### Exercise brief
Set down all of the data again, character for character.

### Data records

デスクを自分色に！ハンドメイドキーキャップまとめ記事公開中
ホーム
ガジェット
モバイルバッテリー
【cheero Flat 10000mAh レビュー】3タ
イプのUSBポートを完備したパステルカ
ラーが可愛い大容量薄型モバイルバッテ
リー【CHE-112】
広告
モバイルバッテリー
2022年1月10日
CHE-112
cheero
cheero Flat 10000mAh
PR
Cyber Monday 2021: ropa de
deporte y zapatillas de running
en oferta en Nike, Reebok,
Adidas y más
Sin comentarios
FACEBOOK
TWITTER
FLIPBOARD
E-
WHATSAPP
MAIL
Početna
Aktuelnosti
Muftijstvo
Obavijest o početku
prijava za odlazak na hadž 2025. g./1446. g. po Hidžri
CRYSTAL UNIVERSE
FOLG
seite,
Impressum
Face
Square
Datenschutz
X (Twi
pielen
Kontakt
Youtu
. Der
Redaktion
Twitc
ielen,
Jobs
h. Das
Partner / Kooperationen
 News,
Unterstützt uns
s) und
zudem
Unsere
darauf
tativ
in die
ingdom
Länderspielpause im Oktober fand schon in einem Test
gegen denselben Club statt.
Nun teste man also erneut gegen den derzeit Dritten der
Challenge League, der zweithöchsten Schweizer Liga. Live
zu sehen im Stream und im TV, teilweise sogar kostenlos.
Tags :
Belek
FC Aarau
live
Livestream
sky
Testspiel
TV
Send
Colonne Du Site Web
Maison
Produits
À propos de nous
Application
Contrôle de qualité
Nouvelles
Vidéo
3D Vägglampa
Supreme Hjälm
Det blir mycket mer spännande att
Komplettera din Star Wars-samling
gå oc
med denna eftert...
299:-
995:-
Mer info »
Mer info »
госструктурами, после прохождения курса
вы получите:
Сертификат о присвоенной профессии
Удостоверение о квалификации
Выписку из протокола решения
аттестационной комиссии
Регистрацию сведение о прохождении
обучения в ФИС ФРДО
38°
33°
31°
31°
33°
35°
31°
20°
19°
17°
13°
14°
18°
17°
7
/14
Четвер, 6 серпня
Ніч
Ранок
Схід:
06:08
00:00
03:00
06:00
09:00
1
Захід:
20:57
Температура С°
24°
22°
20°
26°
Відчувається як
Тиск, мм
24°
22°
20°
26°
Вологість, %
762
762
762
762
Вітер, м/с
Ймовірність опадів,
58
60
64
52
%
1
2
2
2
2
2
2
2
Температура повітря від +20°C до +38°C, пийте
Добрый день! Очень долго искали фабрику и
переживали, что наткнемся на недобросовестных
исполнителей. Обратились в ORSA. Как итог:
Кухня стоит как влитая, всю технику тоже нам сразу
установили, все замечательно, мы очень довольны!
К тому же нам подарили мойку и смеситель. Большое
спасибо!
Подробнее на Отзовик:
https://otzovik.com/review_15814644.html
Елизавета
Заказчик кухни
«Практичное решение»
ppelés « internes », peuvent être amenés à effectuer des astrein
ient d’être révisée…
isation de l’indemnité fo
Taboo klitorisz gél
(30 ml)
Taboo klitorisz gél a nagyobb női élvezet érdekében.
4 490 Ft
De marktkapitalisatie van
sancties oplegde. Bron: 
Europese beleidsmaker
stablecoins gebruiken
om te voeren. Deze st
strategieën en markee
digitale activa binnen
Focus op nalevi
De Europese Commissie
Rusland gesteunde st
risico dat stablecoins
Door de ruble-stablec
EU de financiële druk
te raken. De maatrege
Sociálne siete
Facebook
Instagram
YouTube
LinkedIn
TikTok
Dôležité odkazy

### Answer area
デスクを自分色に！ハンドメイドキーキャップまとめ記事公開中
ホーム
ガジェット
モバイルバッテリー
【cheero Flat 10000mAh レビュー】3タ
イプのUSBポートを完備したパステルカ
ラーが可愛い大容量薄型モバイルバッテ
リー【CHE-112】
広告
モバイルバッテリー
2022年1月10日
CHE-112
cheero
cheero Flat 10000mAh
PR
Cyber Monday 2021: ropa de
deporte y zapatillas de running
en oferta en Nike, Reebok,
Adidas y más
Sin comentarios
FACEBOOK
TWITTER
FLIPBOARD
E-
WHATSAPP
MAIL
Početna
Aktuelnosti
Muftijstvo
Obavijest o početku
prijava za odlazak na hadž 2025. g./1446. g. po Hidžri
CRYSTAL UNIVERSE
FOLG
seite,
Impressum
Face
Square
Datenschutz
X (Twi
pielen
Kontakt
Youtu
. Der
Redaktion
Twitc
ielen,
Jobs
h. Das
Partner / Kooperationen
 News,
Unterstützt uns
s) und
zudem
Unsere
darauf
tativ
in die
ingdom
Länderspielpause im Oktober fand schon in einem Test
gegen denselben Club statt.
Nun teste man also erneut gegen den derzeit Dritten der
Challenge League, der zweithöchsten Schweizer Liga. Live
zu sehen im Stream und im TV, teilweise sogar kostenlos.
Tags :
Belek
FC Aarau
live
Livestream
sky
Testspiel
TV
Send
Colonne Du Site Web
Maison
Produits
À propos de nous
Application
Contrôle de qualité
Nouvelles
Vidéo
3D Vägglampa
Supreme Hjälm
Det blir mycket mer spännande att
Komplettera din Star Wars-samling
gå oc
med denna eftert...
299:-
995:-
Mer info »
Mer info »
госструктурами, после прохождения курса
вы получите:
Сертификат о присвоенной профессии
Удостоверение о квалификации
Выписку из протокола решения
аттестационной комиссии
Регистрацию сведение о прохождении
обучения в ФИС ФРДО
38°
33°
31°
31°
33°
35°
31°
20°
19°
17°
13°
14°
18°
17°
7
/14
Четвер, 6 серпня
Ніч
Ранок
Схід:
06:08
00:00
03:00
06:00
09:00
1
Захід:
20:57
Температура С°
24°
22°
20°
26°
Відчувається як
Тиск, мм
24°
22°
20°
26°
Вологість, %
762
762
762
762
Вітер, м/с
Ймовірність опадів,
58
60
64
52
%
1
2
2
2
2
2
2
2
Температура повітря від +20°C до +38°C, пийте
Добрый день! Очень долго искали фабрику и
переживали, что наткнемся на недобросовестных
исполнителей. Обратились в ORSA. Как итог:
Кухня стоит как влитая, всю технику тоже нам сразу
установили, все замечательно, мы очень довольны!
К тому же нам подарили мойку и смеситель. Большое
спасибо!
Подробнее на Отзовик:
https://otzovik.com/review_15814644.html
Елизавета
Заказчик кухни
«Практичное решение»
ppelés « internes », peuvent être amenés à effectuer des astrein
ient d’être révisée…
isation de l’indemnité fo
Taboo klitorisz gél
(30 ml)
Taboo klitorisz gél a nagyobb női élvezet érdekében.
4 490 Ft
De marktkapitalisatie van
sancties oplegde. Bron: 
Europese beleidsmaker
stablecoins gebruiken
om te voeren. Deze st
strategieën en markee
digitale activa binnen
Focus op nalevi
De Europese Commissie
Rusland gesteunde st
risico dat stablecoins
Door de ruble-stablec
EU de financiële druk
te raken. De maatrege
Sociálne siete
Facebook
Instagram
YouTube
LinkedIn
TikTok
Dôležité odkazy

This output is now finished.